### PROBLEM
Your reply should be an exact copy of the lines from the one that holds "Das Cookie wird durch d" to the end of the data below.
──────── TASK INPUT
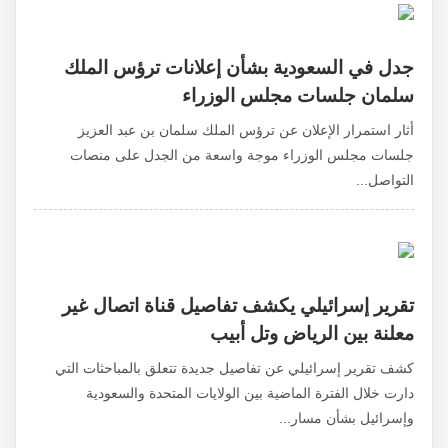
جدل في السعودية بشأن إعلانات ترؤس الملك
سلمان جلسات مجلس الوزراء
أثار استمرار الإعلان عن ترؤس الملك سلمان بن عبد العزيز
جلسات مجلس الوزراء موجة واسعة من الجدل على منصات
التواصل...
تقرير إسرائيلي يكشف تفاصيل قناة اتصال غير
معلنة بين الرياض وتل أبيب
كشف تقرير إسرائيلي عن تفاصيل جديدة تتعلق بالمباحثات التي
دارت خلال الفترة الماضية بين الولايات المتحدة والسعودية
وإسرائيل بشأن مسار...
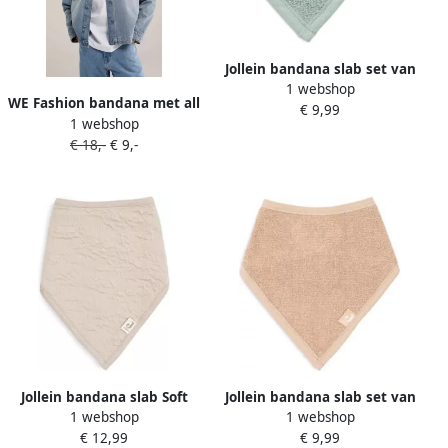
Jollein bandana slab set van
1 webshop
2 Ash Green Groen Effen
WE Fashion bandana met all
€ 9,99
1 webshop
over print wit
€ 18,-
€ 9,-
Jollein bandana slab Soft
Jollein bandana slab set van
1 webshop
1 webshop
Waves set van 2 Nougat
2 Biscuit Bruin Effen
€ 12,99
€ 9,99
Beige Effen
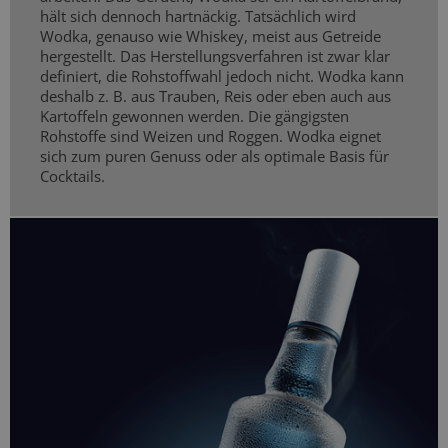
hält sich dennoch hartnäckig. Tatsächlich wird
Wodka, genauso wie Whiskey, meist aus Getreide
hergestellt. Das Herstellungsverfahren ist zwar klar
definiert, die Rohstoffwahl jedoch nicht. Wodka kann
deshalb z. B. aus Trauben, Reis oder eben auch aus
Kartoffeln gewonnen werden. Die gängigsten
Rohstoffe sind Weizen und Roggen. Wodka eignet
sich zum puren Genuss oder als optimale Basis für
Cocktails.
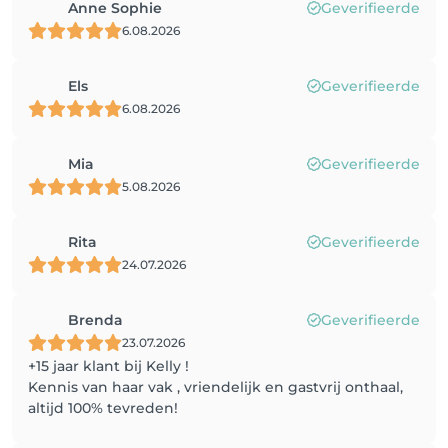
Anne Sophie
Geverifieerde
6.08.2026
Els
Geverifieerde
6.08.2026
Mia
Geverifieerde
5.08.2026
Rita
Geverifieerde
24.07.2026
Brenda
Geverifieerde
23.07.2026
+15 jaar klant bij Kelly !
Kennis van haar vak , vriendelijk en gastvrij onthaal,
altijd 100% tevreden!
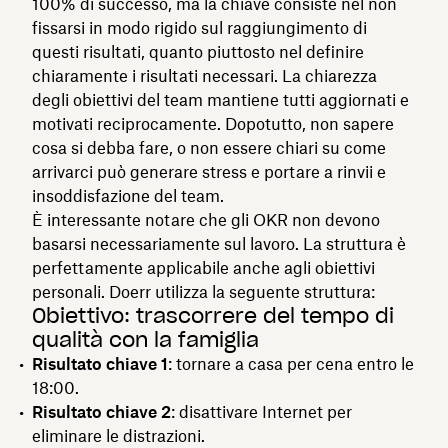
100% di successo, ma la chiave consiste nel non
fissarsi in modo rigido sul raggiungimento di
questi risultati, quanto piuttosto nel definire
chiaramente i risultati necessari. La chiarezza
degli obiettivi del team mantiene tutti aggiornati e
motivati reciprocamente. Dopotutto, non sapere
cosa si debba fare, o non essere chiari su come
arrivarci può generare stress e portare a rinvii e
insoddisfazione del team.
È interessante notare che gli OKR non devono
basarsi necessariamente sul lavoro. La struttura è
perfettamente applicabile anche agli obiettivi
personali. Doerr utilizza la seguente struttura:
Obiettivo: trascorrere del tempo di
qualità con la famiglia
Risultato chiave 1
: tornare a casa per cena entro le
18:00.
Risultato chiave 2
: disattivare Internet per
eliminare le distrazioni.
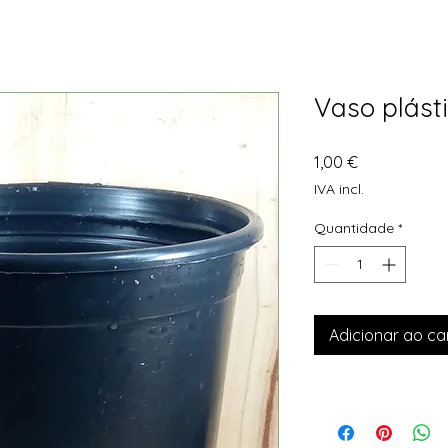
Vaso plásti
Preço
1,00 €
IVA incl.
Quantidade
*
Adicionar ao ca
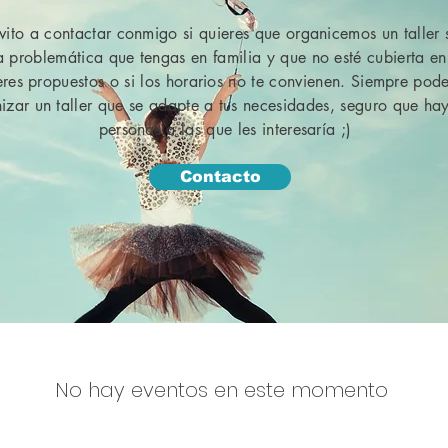
nvito a contactar conmigo si quieres que organicemos un taller 
 problemática que tengas en familia y que no esté cubierta en
leres propuestos o si los horarios no te convienen. Siempre po
izar un taller que se adapte a tus necesidades, seguro que hay
personas a las que les interesaría ;)
Contacto
No hay eventos en este momento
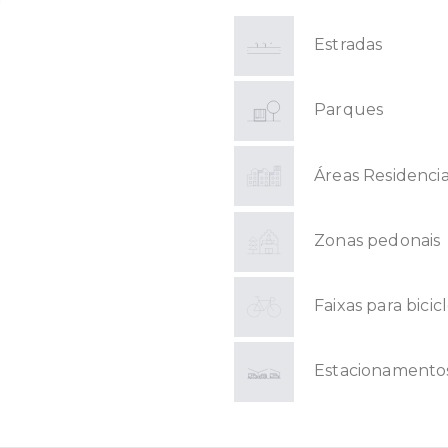
Estradas
Parques
Áreas Residencia
Zonas pedonais
Faixas para bicic
Estacionamento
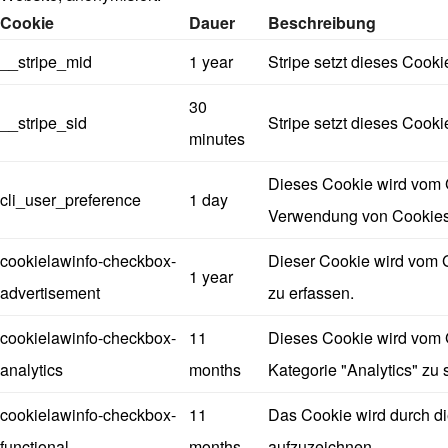
Cookie
Dauer
Beschreibung
__stripe_mid
1 year
Stripe setzt dieses Cook
30
__stripe_sid
Stripe setzt dieses Cook
minutes
Dieses Cookie wird vom G
cli_user_preference
1 day
Verwendung von Cookies 
cookielawinfo-checkbox-
Dieser Cookie wird vom 
1 year
advertisement
zu erfassen.
cookielawinfo-checkbox-
11
Dieses Cookie wird vom 
analytics
months
Kategorie "Analytics" zu 
cookielawinfo-checkbox-
11
Das Cookie wird durch d
functional
months
aufzuzeichnen.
────────────────
### RESPONSE FOR THIS EXERCISE
Das Cookie wird durch d
functional
months
aufzuzeichnen.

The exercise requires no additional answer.